The last scene shows her sitting by the window of the home he bought for her. She was looking at his picture and a knock came on the door. It was Paul's son with his little sister and the movie ended with Rae with her arms around them.

==Cast==
- Susan Hayward as Rae Smith
- John Gavin as Paul Saxon
- Vera Miles as Liz Saxon
- Charles Drake as Curt Stanton
- Virginia Grey as Janie
- Reginald Gardiner as Dalian
- Tammy Marihugh as Caroline
- Robert Eyer as Paul Saxon Jr.
- Natalie Schafer as Mrs. Evans
- Doreen McLean as Miss Hatfield
- Alex Gerry as Mr. Venner
- Karen Norris as Mrs.
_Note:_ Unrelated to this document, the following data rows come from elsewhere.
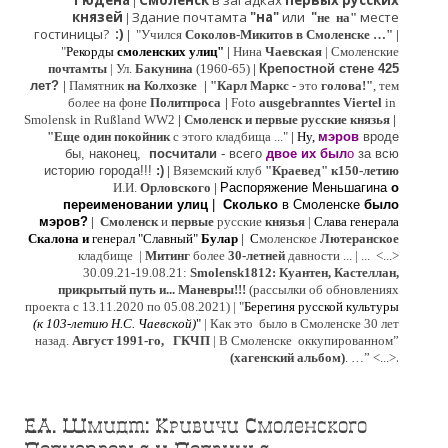
Гюдена
Смоленск
в загадках
первых русских
|
князей
Здание почтамта
"на"
или
"
месте
|
не на"
гостиницы?
:)
|
"Учился
Соколов-Микитов в Смоленске …"
|
"
Рекорды
смоленских улиц"
|
Нина
Ч
аевская
|
Смоленские
почтамты
|
Ул.
Бакунина
(1960-65)
|
Крепостной стене 425
лет?
|
Памятник
на Колхозке
|
"Карл Маркс
- это
голова!"
, тем
более на фоне
Политпроса
|
Foto
ausgebranntes Viertel
in
Smolensk in Rußland WW2
|
Смоленск и первые русские князья
|
"
Е
ще од
и
н покойник
с этого кладбища ..."
| Ну,
мэров
вроде
бы, наконец,
посчитали
- всего
двое их был
о
за всю
историю города!!!
:)
|
Вяземский клуб
"Краевед" к150-летию
И.И.
Орловского
|
Распоряжение Меньшагина
о
переименовании улиц
|
Сколько
в Смоленске
было
мэров?
|
Смоленск
и
первые
русские
князья
|
Слава генерала
Скалона
и
генерал "Славный"
Булар
| С
моленское
Лютерaнское
кладбище |
Митинг
более
30-летней
давности ...
| ...
<...>
30.09.21-19.08.21:
Smolensk1812: Куантен, Кастеллан,
прикрытый путь и... Маневры!!!
(рассылки об обновлениях
проекта с 13.11.2020 по 05.08.2021) | "
Б
ерегиня русской культуры
(к
103-летию Н.С. Чаевской
)
"
|
Как это было в Смоленске 30 лет
назад.
Август 1991-го, ГКЧП
|
В Смоленске
оккупированном
”
.
(хагенский альбом)
. …”
<...>
Е.А. Шмидт: Кривичи Смоленского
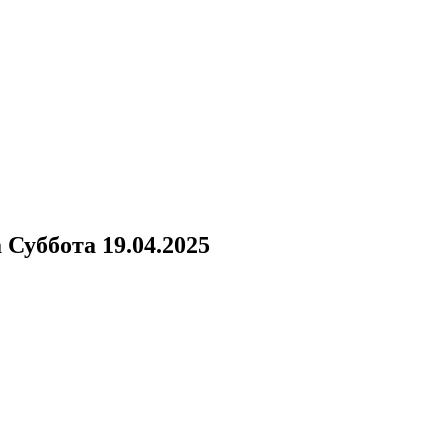
а
Суббота 19.04.2025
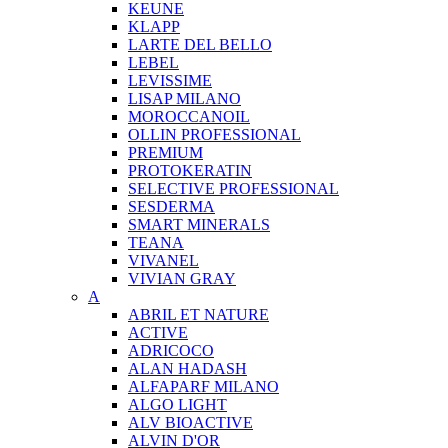
KEUNE
KLAPP
LARTE DEL BELLO
LEBEL
LEVISSIME
LISAP MILANO
MOROCCANOIL
OLLIN PROFESSIONAL
PREMIUM
PROTOKERATIN
SELECTIVE PROFESSIONAL
SESDERMA
SMART MINERALS
TEANA
VIVANEL
VIVIAN GRAY
A
ABRIL ET NATURE
ACTIVE
ADRICOCO
ALAN HADASH
ALFAPARF MILANO
ALGO LIGHT
ALV BIOACTIVE
ALVIN D'OR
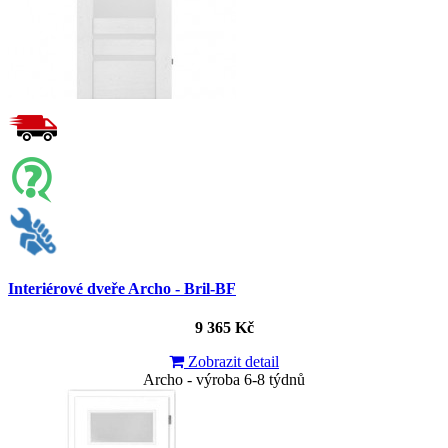
Interiérové dveře Archo - Bril-BF
9 365 Kč
Zobrazit detail
Archo - výroba 6-8 týdnů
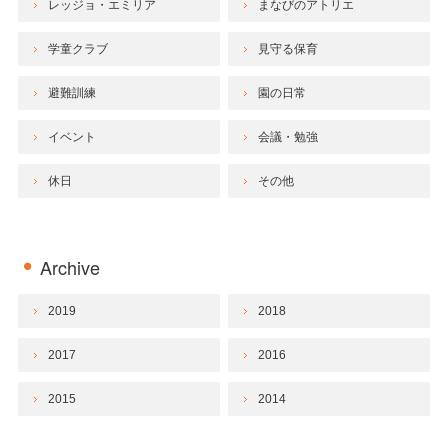
レッジョ・エミリア
まなびのアトリエ
学童クラブ
見守る保育
避難訓練
園の日常
イベント
会議・勉強
休日
その他
Archive
2019
2018
2017
2016
2015
2014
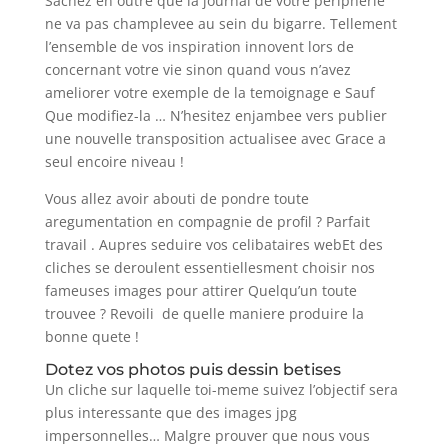
Sachez en outre que la journal de votre peripherie
ne va pas champlevee au sein du bigarre. Tellement
l’ensemble de vos inspiration innovent lors de
concernant votre vie sinon quand vous n’avez
ameliorer votre exemple de la temoignage e Sauf
Que modifiez-la … N’hesitez enjambee vers publier
une nouvelle transposition actualisee avec Grace a
seul encoire niveau !
Vous allez avoir abouti de pondre toute
aregumentation en compagnie de profil ? Parfait
travail . Aupres seduire vos celibataires webEt des
cliches se deroulent essentiellesment choisir nos
fameuses images pour attirer Quelqu’un toute
trouvee ? Revoili de quelle maniere produire la
bonne quete !
Dotez vos photos puis dessin betises
Un cliche sur laquelle toi-meme suivez l’objectif sera
plus interessante que des images jpg
impersonnelles… Malgre prouver que nous vous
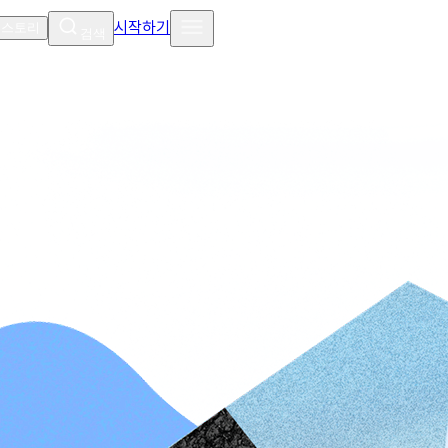
시작하기
 스토리
검색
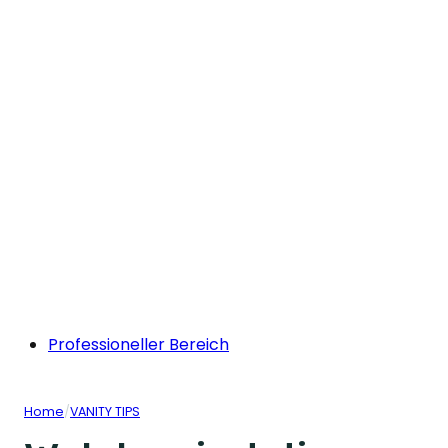
Professioneller Bereich
Home
/
VANITY TIPS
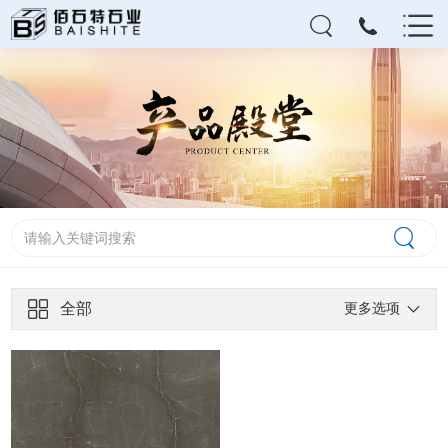
全部
更多选项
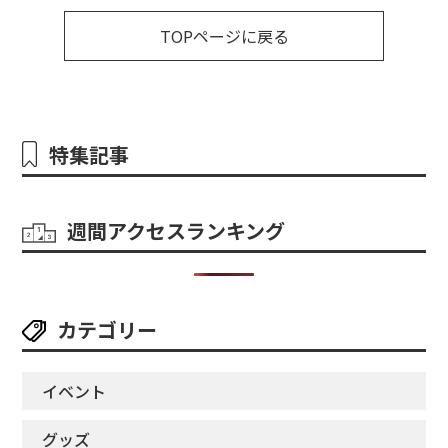
TOPページに戻る
特集記事
週間アクセスランキング
カテゴリー
イベント
グッズ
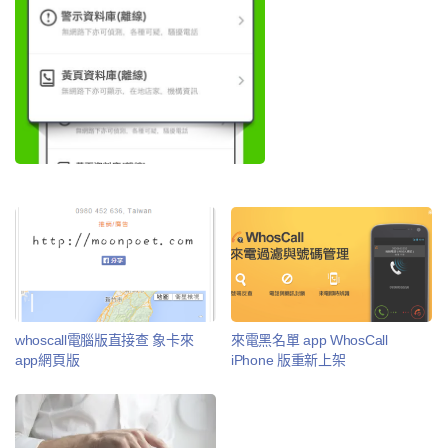
whoscall電腦版直接查 象卡來
來電黑名單 app WhosCall
app網頁版
iPhone 版重新上架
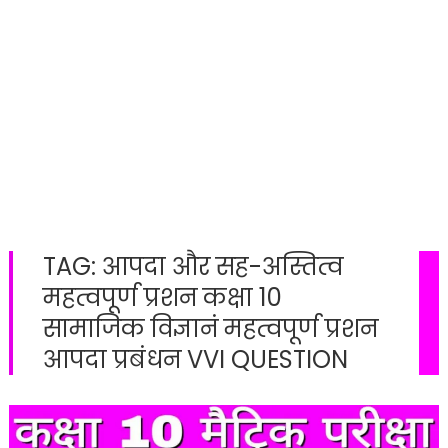
TAG:
आपदा और सह-अस्तित्व
महत्वपूर्ण प्रशन कक्षा 10
सामाजिक विज्ञानं महत्वपूर्ण प्रशन
आपदा प्रबंधन VVI QUESTION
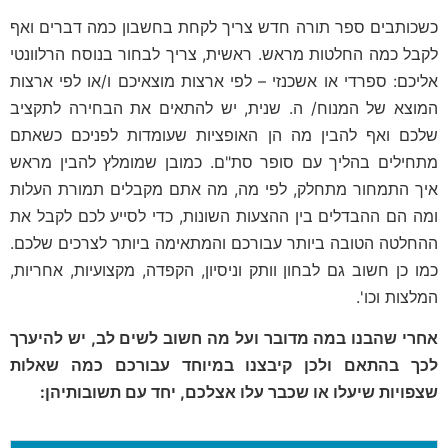
כשכותבים ספר תורה חדש צריך לקחת בחשבון כמה דברים ואף
לקבל כמה החלטות מראש. ראשית, צריך לבחור בנוסח הרלוונטי
אליכם: ספרדי או אשכנזי – לפי ארצות מוצאיכם ו/או לפי ארצות
המוצא של המנוח/ ה. שנית, יש להתאים את הבחירה לתקציב
שלכם ואף להבין מה הן האופציות שעומדות לפניכם כשאתם
מתחילים בהליך עם סופר סת"ם. כמובן שמומלץ להבין מראש
איך התמחור מתחלק, לפי מה, מה אתם מקבלים תמורת העלות
ומה הם ההבדלים בין ההצעות השונות, כדי לסייע לכם לקבל את
ההחלטה הטובה ביותר עבורכם והמתאימה ביותר לצרכים שלכם.
כמו כן חשוב גם לבחון וותק וניסיון, הקפדה, מקצועיות, אחריות,
המלצות וכו'.
אחרי שהבנו במה מדובר ועל מה חשוב לשים לב, יש להיערך
לכך בהתאם ולכן קיבצנו במיוחד עבורכם כמה שאלות
שצפויות שיעלו או שכבר עלו אצלכם, יחד עם תשובותיהן:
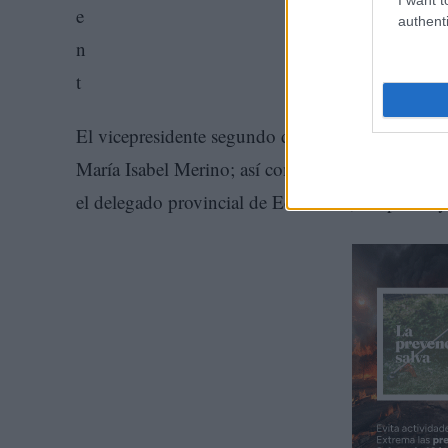
authenti
El vicepresidente segundo del Ejecutivo autonó
María Isabel Merino; así como por el delegado 
el delegado provincial de Economía, Empresas 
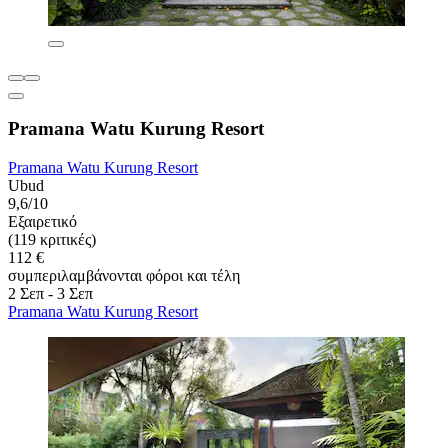
Pramana Watu Kurung Resort
Pramana Watu Kurung Resort
Ubud
9,6/10
Εξαιρετικό
(119 κριτικές)
112 €
συμπεριλαμβάνονται φόροι και τέλη
2 Σεπ - 3 Σεπ
Pramana Watu Kurung Resort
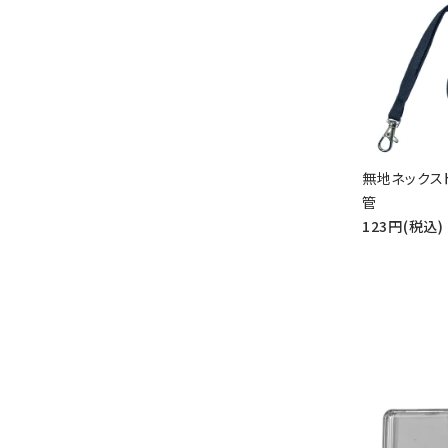
無地ネックス
管
123円(税込)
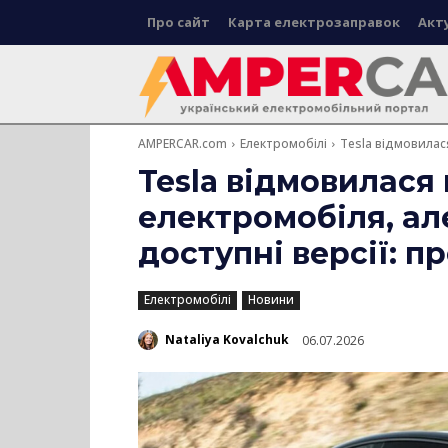
Про сайт
Карта електрозаправок
Акт
AMPERCAR.com
Електромобілі
Tesla відмовилас
Tesla відмовилася
електромобіля, ал
доступні версії: 
Електромобілі
Новини
Nataliya Kovalchuk
06.07.2026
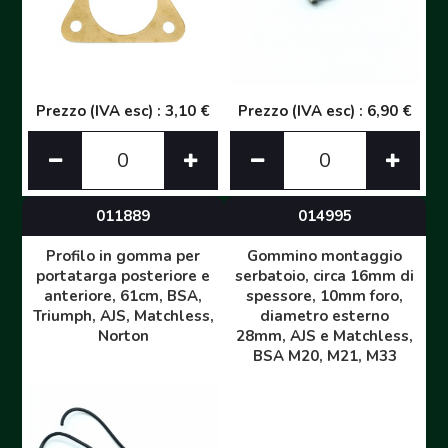
Prezzo (IVA esc) : 3,10 €
Prezzo (IVA esc) : 6,90 €
011889
014995
Profilo in gomma per
Gommino montaggio
portatarga posteriore e
serbatoio, circa 16mm di
anteriore, 61cm, BSA,
spessore, 10mm foro,
Triumph, AJS, Matchless,
diametro esterno
Norton
28mm, AJS e Matchless,
BSA M20, M21, M33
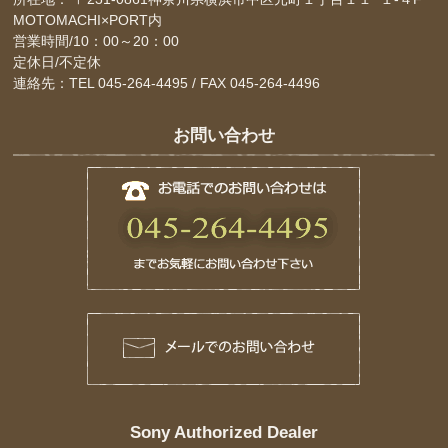
MOTOMACHI×PORT内
営業時間/10：00～20：00
定休日/不定休
連絡先：TEL 045-264-4495 / FAX 045-264-4496
お問い合わせ
Sony Authorized Dealer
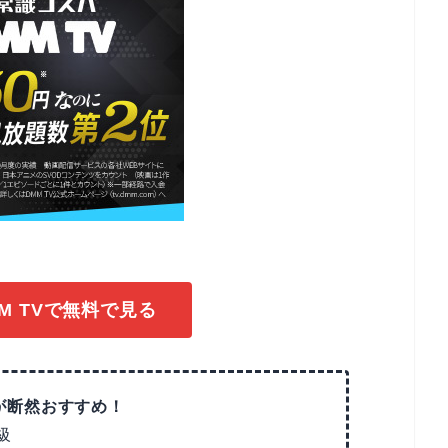
M TVで無料で見る
Vが断然おすすめ！
級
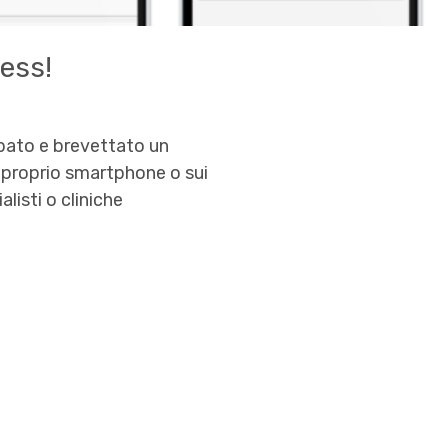
ess!
ppato e brevettato un
 proprio smartphone o sui
listi o cliniche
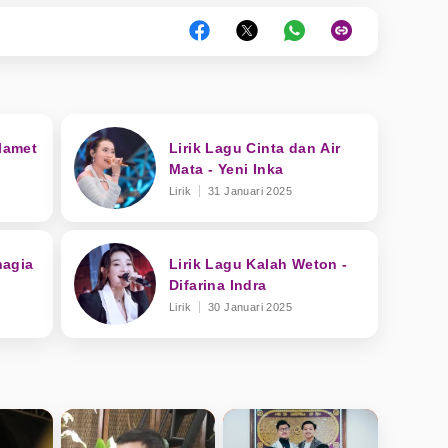
Slamet
Lirik Lagu Cinta dan Air
Mata - Yeni Inka
Lirik
31 Januari 2025
hagia
Lirik Lagu Kalah Weton -
Difarina Indra
Lirik
30 Januari 2025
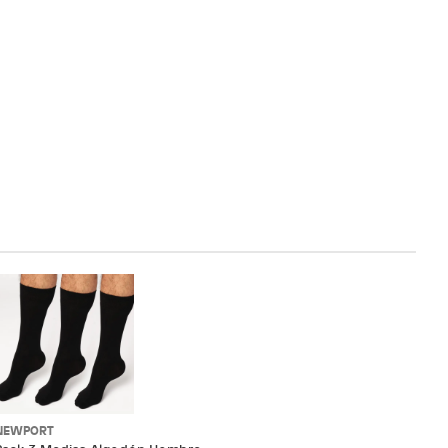
NEWPORT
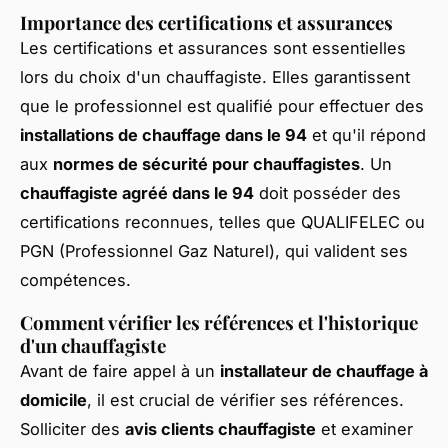
Importance des certifications et assurances
Les certifications et assurances sont essentielles
lors du choix d'un chauffagiste. Elles garantissent
que le professionnel est qualifié pour effectuer des
installations de chauffage dans le 94
et qu'il répond
aux
normes de sécurité pour chauffagistes
. Un
chauffagiste agréé dans le 94
doit posséder des
certifications reconnues, telles que QUALIFELEC ou
PGN (Professionnel Gaz Naturel), qui valident ses
compétences.
Comment vérifier les références et l'historique
d'un chauffagiste
Avant de faire appel à un
installateur de chauffage à
domicile
, il est crucial de vérifier ses références.
Solliciter des
avis clients chauffagiste
et examiner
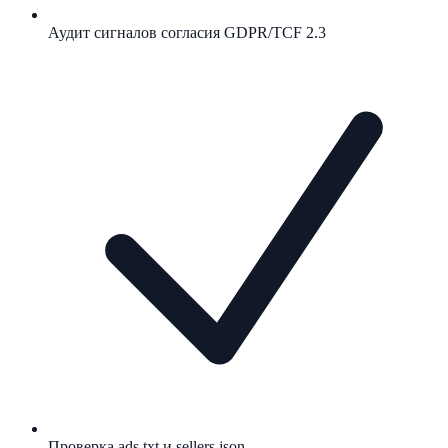
Аудит сигналов согласия GDPR/TCF 2.3
Проверка ads.txt и sellers.json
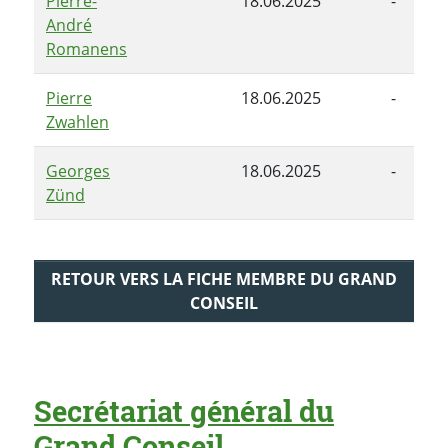
Pierre-
18.06.2025
-
André
Romanens
Pierre
18.06.2025
-
Zwahlen
Georges
18.06.2025
-
Zünd
RETOUR VERS LA FICHE MEMBRE DU GRAND
CONSEIL
Secrétariat général du
Grand Conseil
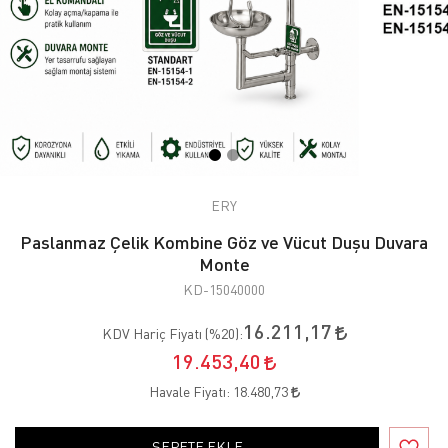
ERY
Paslanmaz Çelik Kombine Göz ve Vücut Duşu Duvara
Monte
KD-15040000
16.211,17
KDV Hariç Fiyatı (
%20
):
19.453,40
Havale Fiyatı:
18.480,73
SEPETE EKLE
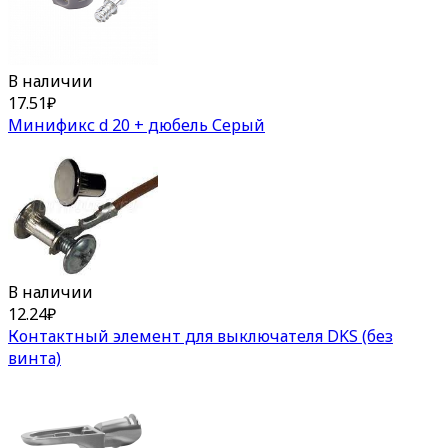
В наличии
17.51
₽
Минификс d 20 + дюбель Серый
В наличии
12.24
₽
Контактный элемент для выключателя DKS (без
винта)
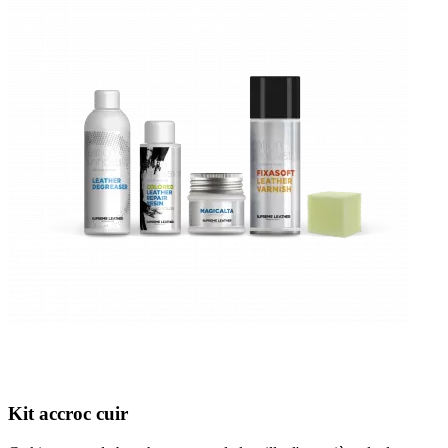
Kit accroc cuir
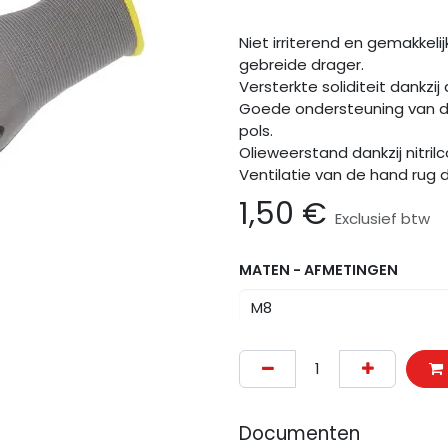
Niet irriterend en gemakkel
gebreide drager.
Versterkte soliditeit dankzij
Goede ondersteuning van de
pols.
Olieweerstand dankzij nitrilc
Ventilatie van de hand rug 
1,50
€
Exclusief btw
MATEN - AFMETINGEN
Documenten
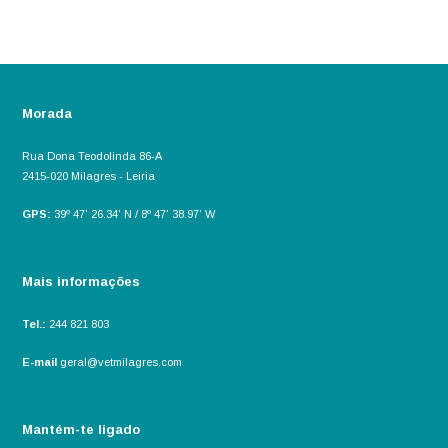
Morada
Rua Dona Teodolinda 86-A
2415-020 Milagres - Leiria
GPS:
39º 47’ 26.34’ N / 8º 47’ 38.97’ W
Mais informações
Tel.:
244 821 803
E-mail
geral@vetmilagres.com
Mantém-te ligado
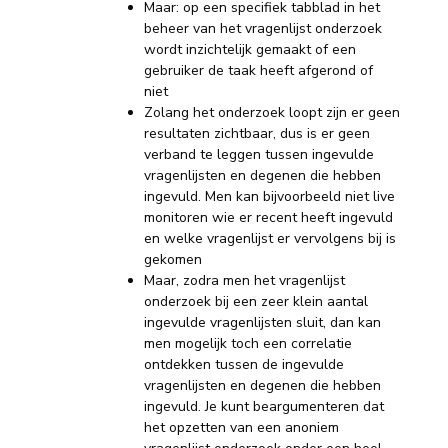
Maar: op een specifiek tabblad in het
beheer van het vragenlijst onderzoek
wordt inzichtelijk gemaakt of een
gebruiker de taak heeft afgerond of
niet
Zolang het onderzoek loopt zijn er geen
resultaten zichtbaar, dus is er geen
verband te leggen tussen ingevulde
vragenlijsten en degenen die hebben
ingevuld. Men kan bijvoorbeeld niet live
monitoren wie er recent heeft ingevuld
en welke vragenlijst er vervolgens bij is
gekomen
Maar, zodra men het vragenlijst
onderzoek bij een zeer klein aantal
ingevulde vragenlijsten sluit, dan kan
men mogelijk toch een correlatie
ontdekken tussen de ingevulde
vragenlijsten en degenen die hebben
ingevuld. Je kunt beargumenteren dat
het opzetten van een anoniem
Penworth
- Hayden Rorke as Charley Claypole
- Mary Lawrence as Marge Claypole

==Production==
Filming started 21 September 1960.

==Reception==
===Critical response===
In The New York Times, film critic Bosley Crowther wrote: "Producer Ross Hunter has crammed so much swank and so much plush Parisian elegance that we wonder he didn't change the title to something like 'Rue du Bac.' Never has Miss Hurst's little lady (represented heretofore by Irene Dunne and Margaret Sullavan, vis-à-vis the respective consorts of John Boles and Charles Boyer) been set up in such elaborate diggings or lavished with such expensive gifts as is Susan Hayward by John Gavin in this elaborate and expensive color film."

Variety said it was "strictly for the women".

===Release===
Back Street released on DVD on May 29, 2014.